This repository if for my second project of Udacity: Deploy a High-Availability Web App using CloudFormation.
You can find in it 3 CF stacks: network, bastion and webapp and one script do_stack.sh which is responsible for deploying all stacks.
./do_stack.sh create secure
./do_stack.sh delete secure
With this first step you will:
- find your local IP and store it on aws parameter store
- Generate a SSH key (RSA 4096)
- Store the ssh key in paramater store as a secured string
- Import the key in EC2 key pair
Good you have your prerequis done!
./do_stack.sh create network
./do_stack.sh update network
./do_stack.sh delete network
This stack is about network so you will deploy the CF stack network:
- 1 VPC
- 2 Public Subnets
- 2 Private Subnets
- Internet Gateway
- 2 NAT Gateways with EIP
- Private Routes
- Public Routes
- Default Security Group
./do_stack.sh create bastion
./do_stack.sh update bastion
./do_stack.sh delete bastion
Bastion stack was not a mandatory part of the project, but a nice to have.

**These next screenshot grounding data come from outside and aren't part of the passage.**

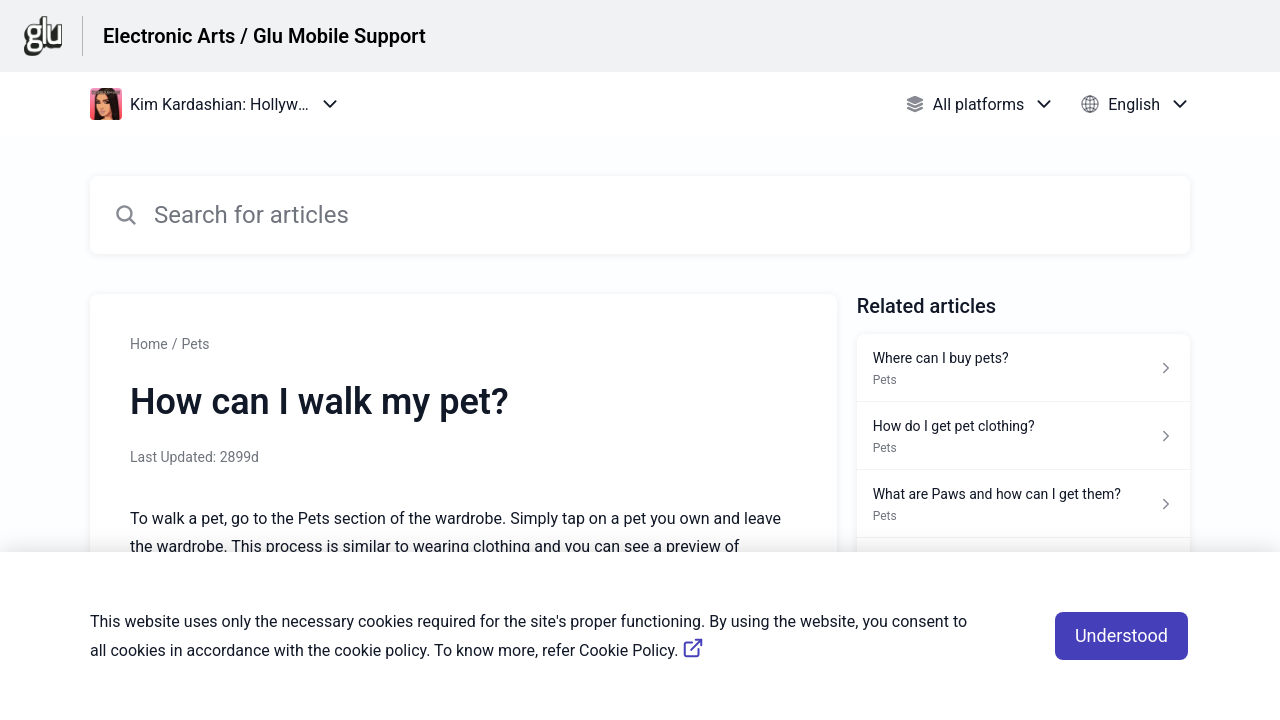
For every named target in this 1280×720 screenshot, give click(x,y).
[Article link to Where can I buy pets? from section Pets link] (1023, 368)
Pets (195, 344)
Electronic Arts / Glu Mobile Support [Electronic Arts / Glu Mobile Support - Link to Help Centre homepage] (264, 36)
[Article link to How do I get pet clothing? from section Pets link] (1023, 436)
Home (149, 344)
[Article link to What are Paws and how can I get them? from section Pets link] (1023, 504)
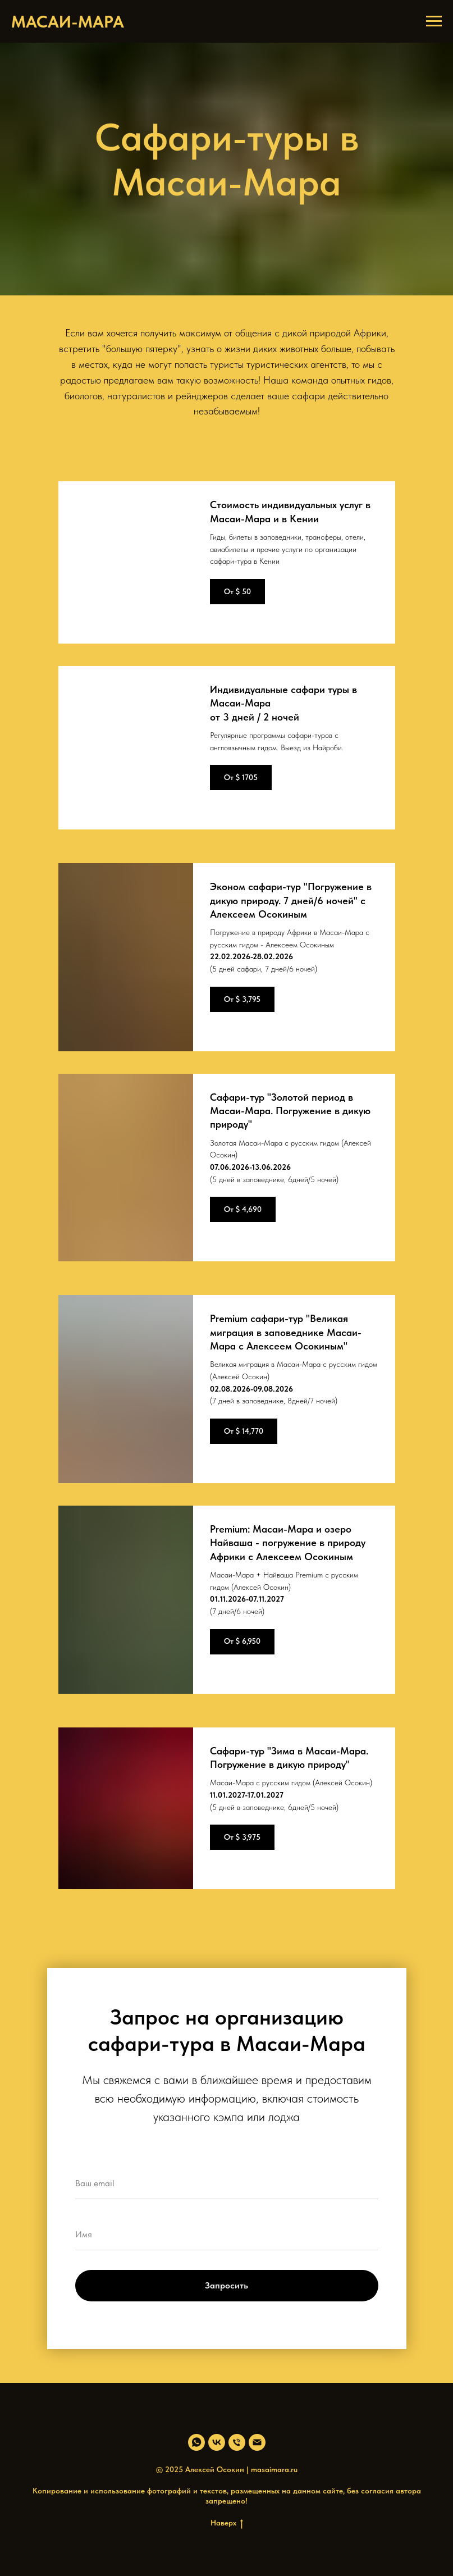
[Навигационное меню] (434, 21)
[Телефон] (236, 2442)
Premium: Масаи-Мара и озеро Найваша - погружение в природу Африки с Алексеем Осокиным (287, 1542)
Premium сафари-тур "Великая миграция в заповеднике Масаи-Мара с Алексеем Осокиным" (286, 1332)
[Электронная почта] (257, 2442)
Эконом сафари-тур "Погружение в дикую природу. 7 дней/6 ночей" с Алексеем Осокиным (291, 900)
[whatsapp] (196, 2442)
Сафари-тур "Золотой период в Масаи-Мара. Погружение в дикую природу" (290, 1110)
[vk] (216, 2442)
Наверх (227, 2523)
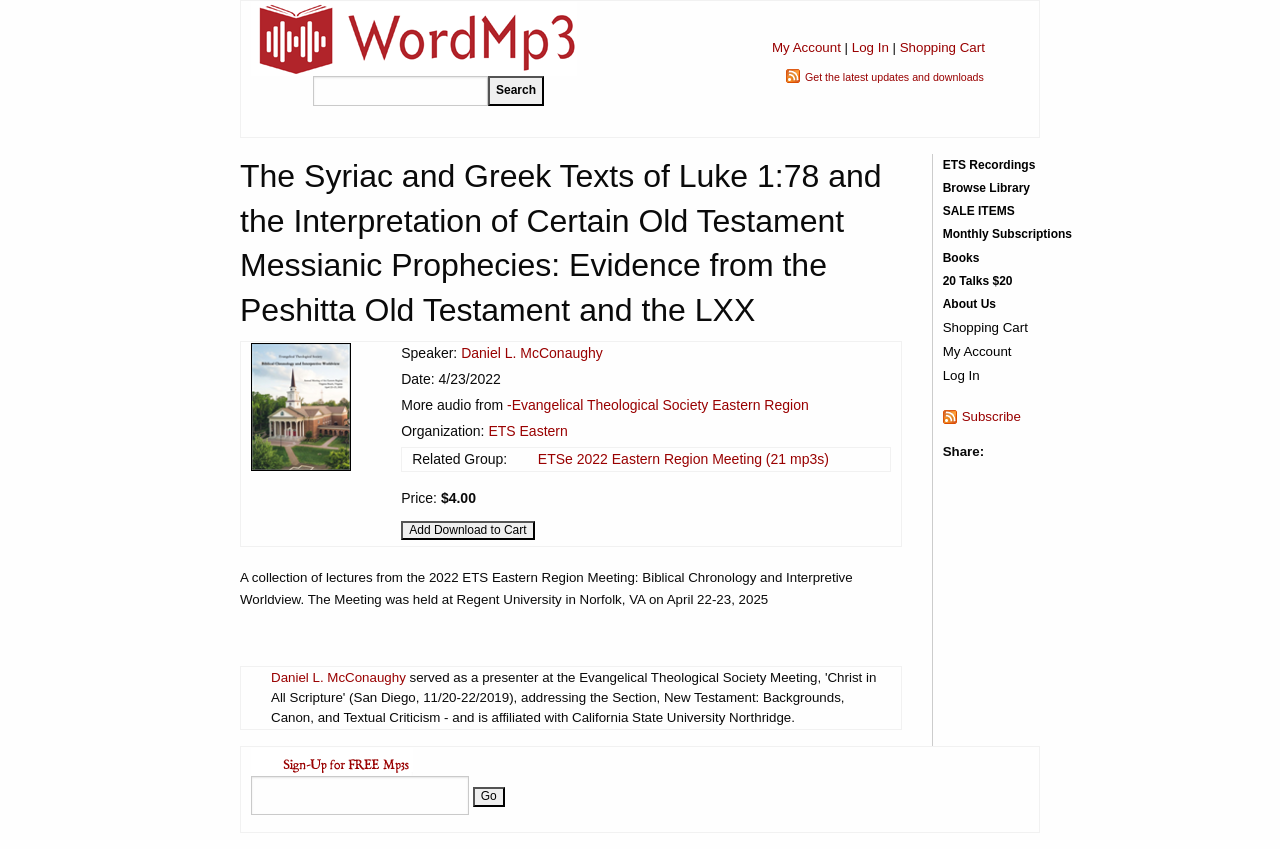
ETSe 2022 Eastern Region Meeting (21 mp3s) (683, 459)
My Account (806, 47)
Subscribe (991, 416)
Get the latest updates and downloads (894, 77)
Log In (870, 47)
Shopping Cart (942, 47)
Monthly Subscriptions (1007, 234)
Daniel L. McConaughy (532, 353)
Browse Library (986, 188)
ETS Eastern (527, 431)
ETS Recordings (989, 165)
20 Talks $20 (978, 281)
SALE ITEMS (979, 211)
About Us (969, 304)
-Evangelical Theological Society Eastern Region (658, 405)
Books (961, 258)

With this stack you'll have:
- Security Group (from local IP to port 22 on host)
- Security Group (from bastion on port 22)
- EIP for Bastion Host
- IAM Instance Profile
- Ability to reallocate EIP
- Get parameters from SSM (retrieve SSH Key)
- Autoscaling Group on Public Subnets
- Launch Template with user data to get SSH Key and point EIP on instance due to ASG
./do_stack.sh create webapp
./do_stack.sh update webapp
./do_stack.sh delete webapp
This is the CF stack for deploying WebApp.
- Application Load Balancer
- Security Group for LB (only http in and out)
- Listener
- Listener Rule
- Target Group
- Autoscaling Group
- Launch Configuration
- IAM Role and Instance Profile
- S3 read access
- SSM get to retrieve SSH Public Key
- Security Group for WebApp Hosts
- SSH from bastion
- HTTP to be accessible from LB
- Scaling policies
- Cloudwatch alarm for CPU usage
Udagram endpoint:
http://webap-webap-1spo8aqyp1q7-414265490.eu-west-1.elb.amazonaws.com/
Due to cost, this endpoint will be accessible only during the review period. But feel free to deploy it on your own!